## Exercise objective
In the material below, some lines carry "banner". Copy each such line.

## Records provided
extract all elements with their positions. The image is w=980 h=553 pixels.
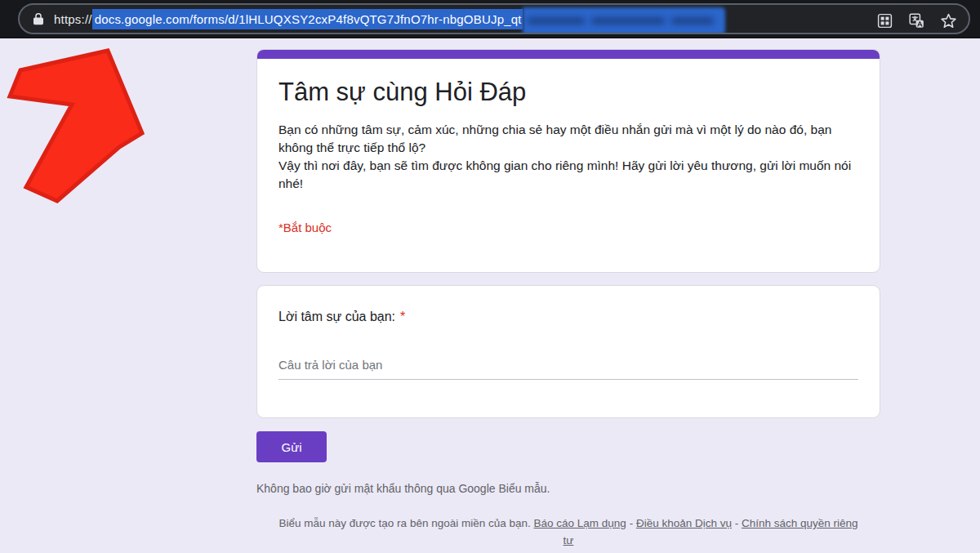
question-card: Lời tâm sự của bạn:*	[256, 285, 880, 418]
form-header-card: Tâm sự cùng Hỏi Đáp Bạn có những tâm sự,…	[256, 49, 880, 273]
url-selected-text: docs.google.com/forms/d/1lHLUQXSY2cxP4f8…	[92, 9, 523, 29]
browser-toolbar: https://docs.google.com/forms/d/1lHLUQXS…	[0, 0, 980, 38]
form-accent-bar	[257, 50, 880, 59]
footer-separator: -	[735, 517, 739, 529]
bookmark-star-icon[interactable]	[940, 12, 957, 29]
address-bar[interactable]: https://docs.google.com/forms/d/1lHLUQXS…	[18, 3, 970, 34]
lock-icon[interactable]	[31, 11, 46, 26]
apps-grid-icon[interactable]	[876, 12, 893, 29]
url-field[interactable]: https://docs.google.com/forms/d/1lHLUQXS…	[54, 5, 725, 33]
form-footer: Biểu mẫu này được tạo ra bên ngoài miền …	[256, 515, 880, 549]
password-note: Không bao giờ gửi mật khẩu thông qua Goo…	[256, 482, 880, 495]
terms-of-service-link[interactable]: Điều khoản Dịch vụ	[636, 517, 732, 529]
footer-separator: -	[630, 517, 634, 529]
footer-text: Biểu mẫu này được tạo ra bên ngoài miền …	[278, 517, 530, 529]
red-arrow-annotation-icon	[0, 39, 163, 211]
required-asterisk: *	[400, 310, 405, 323]
form-title: Tâm sự cùng Hỏi Đáp	[278, 77, 858, 108]
address-bar-actions	[876, 5, 957, 34]
question-label: Lời tâm sự của bạn:*	[278, 307, 858, 327]
question-label-text: Lời tâm sự của bạn:	[278, 310, 395, 323]
required-note: *Bắt buộc	[278, 221, 858, 234]
answer-input[interactable]	[278, 358, 858, 380]
screen: https://docs.google.com/forms/d/1lHLUQXS…	[0, 0, 980, 553]
submit-button[interactable]: Gửi	[256, 431, 327, 462]
url-scheme: https://	[54, 12, 92, 26]
translate-icon[interactable]	[908, 12, 925, 29]
form-description: Bạn có những tâm sự, cảm xúc, những chia…	[278, 121, 858, 193]
url-redacted-blur	[523, 7, 725, 34]
form-page: Tâm sự cùng Hỏi Đáp Bạn có những tâm sự,…	[256, 38, 880, 549]
report-abuse-link[interactable]: Báo cáo Lạm dụng	[534, 517, 626, 529]
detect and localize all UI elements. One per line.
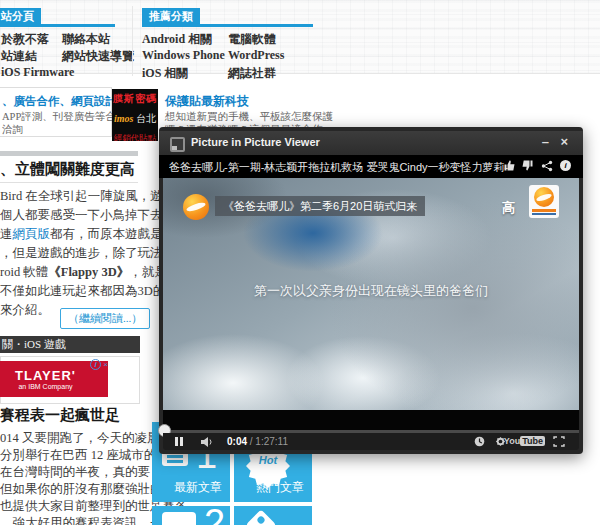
video-letterbox: [163, 410, 579, 430]
read-more-button[interactable]: （繼續閱讀...）: [60, 308, 150, 329]
protect-link[interactable]: 保護貼最新科技: [165, 93, 249, 110]
promo-text-1: APP評測、刊登廣告等合作: [2, 110, 126, 124]
nav-underline-1: [0, 24, 115, 27]
video-viewport[interactable]: 《爸爸去哪儿》第二季6月20日萌式归来 高 第一次以父亲身份出现在镜头里的爸爸们: [163, 178, 579, 410]
article1-line: 連網頁版都有，而原本遊戲是2D像: [0, 226, 152, 243]
minimize-button[interactable]: –: [542, 134, 549, 150]
pip-app-icon: [170, 137, 185, 152]
nav-header-categories: 推薦分類: [142, 8, 200, 24]
article2-title: 賽程表一起瘋世足: [0, 406, 120, 425]
time-current: 0:04: [227, 436, 247, 447]
video-title-bar: 爸爸去哪儿-第一期-林志颖开拖拉机救场 爱哭鬼Cindy一秒变怪力萝莉-【湖南卫…: [159, 155, 583, 178]
adchoices-controls: i ×: [90, 359, 108, 370]
nav-link-contact[interactable]: 聯絡本站: [62, 31, 110, 48]
video-title-link[interactable]: 爸爸去哪儿-第一期-林志颖开拖拉机救场 爱哭鬼Cindy一秒变怪力萝莉-【湖南卫…: [169, 160, 509, 175]
text: 連: [0, 227, 13, 241]
watch-later-icon[interactable]: [474, 436, 485, 447]
article1-line: 不僅如此連玩起來都因為3D的轉換: [0, 283, 152, 300]
article2-line: 但如果你的肝沒有那麼強壯的話，: [0, 481, 152, 498]
nav-link-about[interactable]: 於教不落: [1, 31, 49, 48]
imos-ad-line3: 經銷代貼點: [112, 133, 158, 141]
close-button[interactable]: ×: [560, 134, 568, 150]
nav-link-ios-firmware[interactable]: iOS Firmware: [1, 65, 74, 80]
softlayer-brand: TLAYER': [0, 368, 108, 383]
tile-label: 熱門文章: [256, 479, 304, 496]
nav-link-blog-community[interactable]: 網誌社群: [228, 65, 276, 82]
protect-text-1: 想知道新買的手機、平板該怎麼保護: [165, 110, 333, 124]
text: roid 軟體: [0, 265, 48, 279]
comment-icon: [162, 512, 196, 525]
adchoices-info-icon[interactable]: i: [90, 359, 101, 370]
tile-number: 2: [204, 506, 225, 525]
imos-ad-line1: 膜斯密碼: [112, 92, 158, 106]
mango-tv-logo: [529, 185, 559, 218]
category-bar[interactable]: 關・iOS 遊戲: [0, 336, 140, 353]
youtube-you: You: [504, 436, 520, 446]
imos-ad-banner[interactable]: 膜斯密碼 imos 台北 經銷代貼點: [112, 89, 158, 141]
ad-box: TLAYER' an IBM Company i ×: [0, 356, 140, 404]
player-controls: 0:04 / 1:27:11 YouTube: [163, 433, 579, 450]
article1-title: 、立體闖關難度更高: [0, 160, 135, 179]
video-subtitle: 第一次以父亲身份出现在镜头里的爸爸们: [163, 282, 579, 300]
tile-categories[interactable]: [234, 506, 312, 525]
hot-badge-text: Hot: [246, 454, 290, 466]
volume-icon[interactable]: [201, 437, 214, 447]
tile-latest-comments[interactable]: 2: [152, 506, 230, 525]
thumbs-down-icon[interactable]: [522, 160, 533, 171]
tag-icon: [245, 509, 276, 525]
page: 站分頁 於教不落 聯絡本站 站連結 網站快速導覽 iOS Firmware 推薦…: [0, 0, 600, 525]
nav-divider: [132, 6, 133, 76]
nav-link-ios[interactable]: iOS 相關: [142, 65, 188, 82]
share-icon[interactable]: [541, 160, 553, 172]
pause-button[interactable]: [180, 437, 183, 446]
softlayer-sub: an IBM Company: [0, 383, 108, 390]
article1-line: roid 軟體《Flappy 3D》，就是把: [0, 264, 152, 281]
article1-line: 個人都要感受一下小鳥掉下去或: [0, 207, 152, 224]
imos-city: 台北: [133, 113, 156, 124]
promo-text-2: 洽詢: [2, 123, 23, 137]
nav-link-site-links[interactable]: 站連結: [1, 48, 37, 65]
fullscreen-icon[interactable]: [553, 436, 565, 447]
window-titlebar[interactable]: Picture in Picture Viewer – ×: [159, 131, 583, 155]
window-title: Picture in Picture Viewer: [191, 136, 320, 148]
article1-line: Bird 在全球引起一陣旋風，遊戲: [0, 188, 152, 205]
thumbs-up-icon[interactable]: [504, 160, 515, 171]
title-rule: [0, 182, 138, 183]
imos-ad-line2: imos 台北: [112, 112, 158, 126]
youtube-tube: Tube: [520, 436, 545, 446]
hunan-tv-logo: [183, 194, 209, 220]
pause-button[interactable]: [175, 437, 178, 446]
article2-line: 分別舉行在巴西 12 座城市的 12 座: [0, 447, 152, 464]
article1-line: ，但是遊戲的進步，除了玩法就是: [0, 245, 152, 262]
nav-underline-2: [142, 24, 313, 27]
pip-window: Picture in Picture Viewer – × 爸爸去哪儿-第一期-…: [159, 127, 583, 454]
tile-label: 最新文章: [174, 479, 222, 496]
time-display: 0:04 / 1:27:11: [227, 436, 288, 447]
nav-link-site-guide[interactable]: 網站快速導覽: [62, 48, 134, 65]
time-total: 1:27:11: [255, 436, 288, 447]
video-overlay-banner: 《爸爸去哪儿》第二季6月20日萌式归来: [215, 196, 425, 216]
article2-line: 014 又要開跑了，今天的凌晨開始: [0, 430, 152, 447]
hd-watermark: 高: [502, 199, 515, 217]
nav-link-windows-phone[interactable]: Windows Phone: [142, 48, 225, 63]
article2-line: 、強大好用的賽程表資訊，一起: [0, 515, 152, 525]
youtube-logo[interactable]: YouTube: [504, 436, 545, 446]
article2-line: 在台灣時間的半夜，真的要「瘋」: [0, 464, 152, 481]
promo-box: 、廣告合作、網頁設計 APP評測、刊登廣告等合作 洽詢: [0, 87, 112, 137]
nav-link-wordpress[interactable]: WordPress: [228, 48, 284, 63]
info-icon[interactable]: i: [560, 160, 571, 171]
section-divider: [0, 151, 138, 156]
imos-brand: imos: [114, 113, 133, 124]
nav-header-site-pages: 站分頁: [0, 8, 41, 24]
ad-close-icon[interactable]: ×: [103, 360, 108, 369]
article2-line: 也提供大家目前整理到的世足賽各: [0, 498, 152, 515]
app-name: 《Flappy 3D》: [48, 265, 129, 279]
webversion-link[interactable]: 網頁版: [13, 227, 51, 241]
nav-link-software[interactable]: 電腦軟體: [228, 31, 276, 48]
promo-link[interactable]: 、廣告合作、網頁設計: [2, 94, 117, 109]
nav-link-android[interactable]: Android 相關: [142, 31, 212, 48]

## Expected output
imos-ad-banner[interactable]: 膜斯密碼 imos 台北 經銷代貼點: [112, 89, 158, 141]
video-overlay-banner: 《爸爸去哪儿》第二季6月20日萌式归来: [215, 196, 425, 216]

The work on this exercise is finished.